# Exercise instructions
Nothing but the lines below from the one containing "komisch wäre, wenn die Frau arbeitet. Vor der" through the one containing "ONGEVEER ONS" should appear in the answer, exact and without pictures.

Transcribed page contents
-*-

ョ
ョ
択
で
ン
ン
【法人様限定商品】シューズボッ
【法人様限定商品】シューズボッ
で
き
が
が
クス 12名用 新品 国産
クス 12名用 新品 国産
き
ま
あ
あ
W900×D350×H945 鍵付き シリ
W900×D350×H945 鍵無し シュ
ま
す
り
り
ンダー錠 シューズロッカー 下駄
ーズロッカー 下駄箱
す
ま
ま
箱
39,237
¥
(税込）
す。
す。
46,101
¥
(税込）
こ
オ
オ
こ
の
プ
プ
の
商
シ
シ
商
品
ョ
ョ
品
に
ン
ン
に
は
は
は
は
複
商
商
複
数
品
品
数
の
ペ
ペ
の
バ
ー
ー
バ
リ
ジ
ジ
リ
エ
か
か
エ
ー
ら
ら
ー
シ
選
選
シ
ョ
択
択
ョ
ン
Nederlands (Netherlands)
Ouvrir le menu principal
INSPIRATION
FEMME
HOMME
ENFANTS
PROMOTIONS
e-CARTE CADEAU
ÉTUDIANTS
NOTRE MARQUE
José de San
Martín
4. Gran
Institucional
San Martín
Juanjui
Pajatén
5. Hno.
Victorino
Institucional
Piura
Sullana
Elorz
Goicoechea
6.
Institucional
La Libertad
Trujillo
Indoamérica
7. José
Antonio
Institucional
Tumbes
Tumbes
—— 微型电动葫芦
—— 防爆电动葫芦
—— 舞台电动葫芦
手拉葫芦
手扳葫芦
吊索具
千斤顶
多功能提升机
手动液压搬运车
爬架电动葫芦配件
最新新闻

-*-

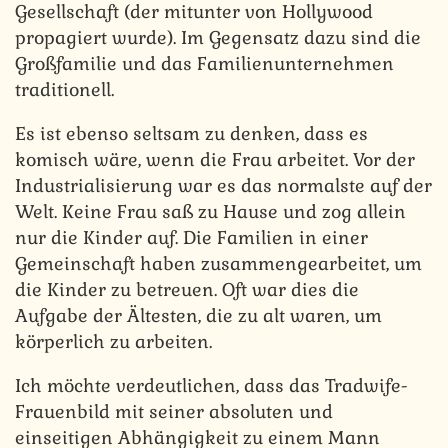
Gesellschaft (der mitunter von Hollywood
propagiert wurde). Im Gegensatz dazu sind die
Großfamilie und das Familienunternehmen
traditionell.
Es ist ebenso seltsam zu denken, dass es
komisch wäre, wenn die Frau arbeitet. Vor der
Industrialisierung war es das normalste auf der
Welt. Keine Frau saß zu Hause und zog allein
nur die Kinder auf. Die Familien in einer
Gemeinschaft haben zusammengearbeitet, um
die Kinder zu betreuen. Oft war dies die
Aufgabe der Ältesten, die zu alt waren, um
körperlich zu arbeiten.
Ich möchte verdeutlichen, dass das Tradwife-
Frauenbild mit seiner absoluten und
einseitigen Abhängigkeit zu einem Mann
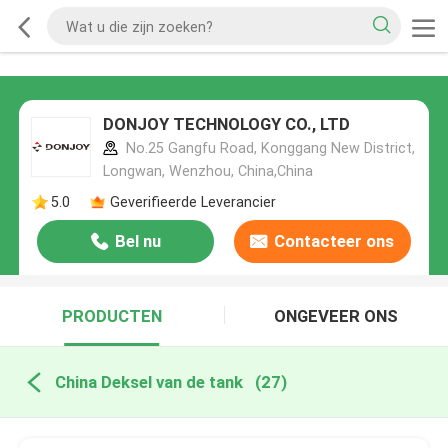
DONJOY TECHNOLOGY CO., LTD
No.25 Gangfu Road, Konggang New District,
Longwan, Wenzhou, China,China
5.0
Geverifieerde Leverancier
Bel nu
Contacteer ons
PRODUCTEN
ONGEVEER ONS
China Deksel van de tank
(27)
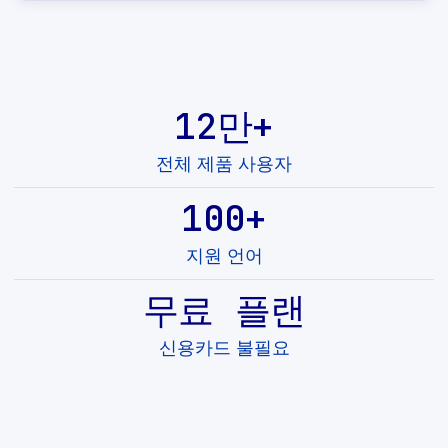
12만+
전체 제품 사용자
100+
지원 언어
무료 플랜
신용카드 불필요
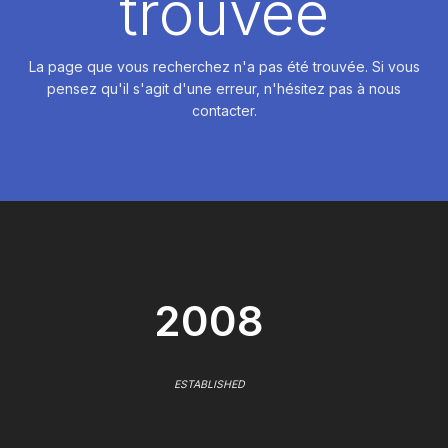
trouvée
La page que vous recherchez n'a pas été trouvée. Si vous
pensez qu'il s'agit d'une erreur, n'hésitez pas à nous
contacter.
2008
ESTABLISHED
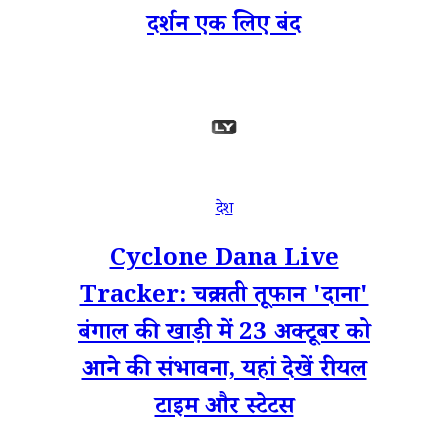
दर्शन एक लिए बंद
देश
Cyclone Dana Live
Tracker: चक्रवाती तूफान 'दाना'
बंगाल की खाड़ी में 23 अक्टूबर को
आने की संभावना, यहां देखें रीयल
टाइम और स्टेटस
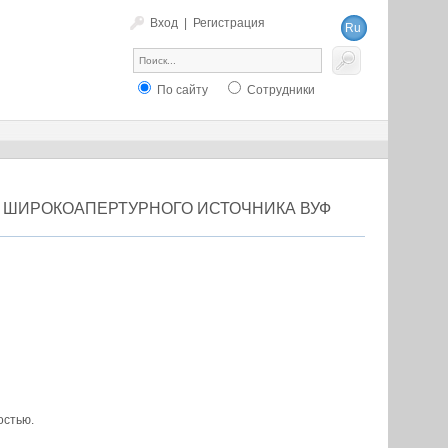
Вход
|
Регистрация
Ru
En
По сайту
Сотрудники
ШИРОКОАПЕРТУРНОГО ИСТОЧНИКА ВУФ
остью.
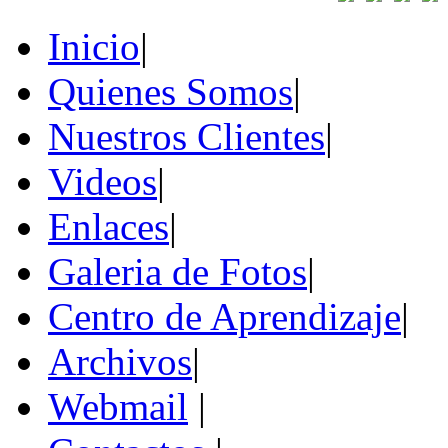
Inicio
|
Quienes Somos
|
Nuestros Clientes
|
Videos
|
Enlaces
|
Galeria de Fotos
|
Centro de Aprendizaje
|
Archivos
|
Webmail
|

-*-

# Written response
komisch wäre, wenn die Frau arbeitet. Vor der
Industrialisierung war es das normalste auf der
Welt. Keine Frau saß zu Hause und zog allein
nur die Kinder auf. Die Familien in einer
Gemeinschaft haben zusammengearbeitet, um
die Kinder zu betreuen. Oft war dies die
Aufgabe der Ältesten, die zu alt waren, um
körperlich zu arbeiten.
Ich möchte verdeutlichen, dass das Tradwife-
Frauenbild mit seiner absoluten und
einseitigen Abhängigkeit zu einem Mann
DONJOY TECHNOLOGY CO., LTD
No.25 Gangfu Road, Konggang New District,
Longwan, Wenzhou, China,China
5.0
Geverifieerde Leverancier
Bel nu
Contacteer ons
PRODUCTEN
ONGEVEER ONS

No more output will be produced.